En su genética llevan los rastros combinados de los míticos seres antediluvianos mestizados con los del cocodrilo, la serpiente, el águila, el león… Así las cosas, hay quien los cataloga dentro del orden de los dragones. Empero, a diferencia de sus parientes medievales (los más conocidos por el gran público), en lugar de la cola terminada en un dardo, poseen un apéndice que ha evolucionado hacia una florida enredadera; otra característica exclusiva de estas criaturas del Río de la Plata es que no escupen crepitantes llamaradas por sus fauces sino que dejan escapar a través de ellas un perfumado efluvio primaveral.

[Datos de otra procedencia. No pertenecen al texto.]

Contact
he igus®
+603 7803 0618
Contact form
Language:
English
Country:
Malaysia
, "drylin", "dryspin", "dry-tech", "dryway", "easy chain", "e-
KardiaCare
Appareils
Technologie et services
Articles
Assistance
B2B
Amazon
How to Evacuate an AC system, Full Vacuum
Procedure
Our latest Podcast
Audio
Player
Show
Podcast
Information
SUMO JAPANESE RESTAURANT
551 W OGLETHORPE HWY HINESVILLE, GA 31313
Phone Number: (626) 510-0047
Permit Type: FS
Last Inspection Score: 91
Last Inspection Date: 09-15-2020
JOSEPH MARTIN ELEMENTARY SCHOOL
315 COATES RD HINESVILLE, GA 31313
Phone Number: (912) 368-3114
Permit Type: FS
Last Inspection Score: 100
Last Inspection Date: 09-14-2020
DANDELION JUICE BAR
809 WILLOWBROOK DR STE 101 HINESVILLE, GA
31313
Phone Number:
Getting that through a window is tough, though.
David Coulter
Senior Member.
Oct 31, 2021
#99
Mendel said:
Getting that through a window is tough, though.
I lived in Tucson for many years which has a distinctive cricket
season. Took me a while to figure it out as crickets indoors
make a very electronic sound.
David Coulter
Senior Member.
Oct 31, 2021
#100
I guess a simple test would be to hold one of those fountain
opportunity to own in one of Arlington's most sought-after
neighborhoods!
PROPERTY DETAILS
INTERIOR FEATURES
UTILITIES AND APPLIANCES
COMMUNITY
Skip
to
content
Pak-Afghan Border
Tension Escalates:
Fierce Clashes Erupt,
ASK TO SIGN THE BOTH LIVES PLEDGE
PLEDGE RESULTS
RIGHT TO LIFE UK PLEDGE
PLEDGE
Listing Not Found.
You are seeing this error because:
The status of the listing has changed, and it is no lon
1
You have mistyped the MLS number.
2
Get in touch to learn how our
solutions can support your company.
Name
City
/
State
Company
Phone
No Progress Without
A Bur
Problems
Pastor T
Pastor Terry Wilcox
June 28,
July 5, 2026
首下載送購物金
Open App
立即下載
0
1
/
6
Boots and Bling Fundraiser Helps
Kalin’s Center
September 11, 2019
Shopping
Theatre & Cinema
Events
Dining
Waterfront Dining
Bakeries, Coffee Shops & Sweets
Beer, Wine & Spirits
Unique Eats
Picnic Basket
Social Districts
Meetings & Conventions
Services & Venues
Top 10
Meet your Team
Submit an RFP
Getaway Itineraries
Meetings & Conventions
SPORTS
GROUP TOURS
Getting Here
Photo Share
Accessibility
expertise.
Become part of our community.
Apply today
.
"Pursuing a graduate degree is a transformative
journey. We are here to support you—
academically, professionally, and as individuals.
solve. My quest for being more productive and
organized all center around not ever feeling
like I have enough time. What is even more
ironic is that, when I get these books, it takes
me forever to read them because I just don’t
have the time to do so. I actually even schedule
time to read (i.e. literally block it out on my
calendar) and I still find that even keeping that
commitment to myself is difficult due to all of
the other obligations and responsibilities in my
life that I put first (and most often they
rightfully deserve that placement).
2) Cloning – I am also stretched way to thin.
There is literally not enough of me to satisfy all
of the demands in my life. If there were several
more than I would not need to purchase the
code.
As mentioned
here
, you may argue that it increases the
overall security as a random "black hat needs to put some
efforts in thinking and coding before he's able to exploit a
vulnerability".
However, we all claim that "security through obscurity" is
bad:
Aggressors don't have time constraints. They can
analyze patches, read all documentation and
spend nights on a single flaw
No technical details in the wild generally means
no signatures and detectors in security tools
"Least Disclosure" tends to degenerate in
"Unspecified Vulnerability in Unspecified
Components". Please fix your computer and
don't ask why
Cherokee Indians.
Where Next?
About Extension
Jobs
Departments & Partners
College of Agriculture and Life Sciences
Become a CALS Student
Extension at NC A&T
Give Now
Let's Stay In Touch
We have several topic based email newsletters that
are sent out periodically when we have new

Estos animales fabulosos transcurren toda su existencia en pareja. Fuertes y vigilantes, su vista agudísima se mantiene alerta para hallar entre los humanos que pululan a su alrededor a sus posible “víctimas”. Una vez que detectan una, agitan sus colas imperceptiblemente, abren sus bocas y le lanzan su fragancia. No se sabe bien qué efecto provoca este “ataque”. Sin embargo, circula la versión de que quienes lo han sufrido, desde ese día, sonríen con mayor frecuencia que antes.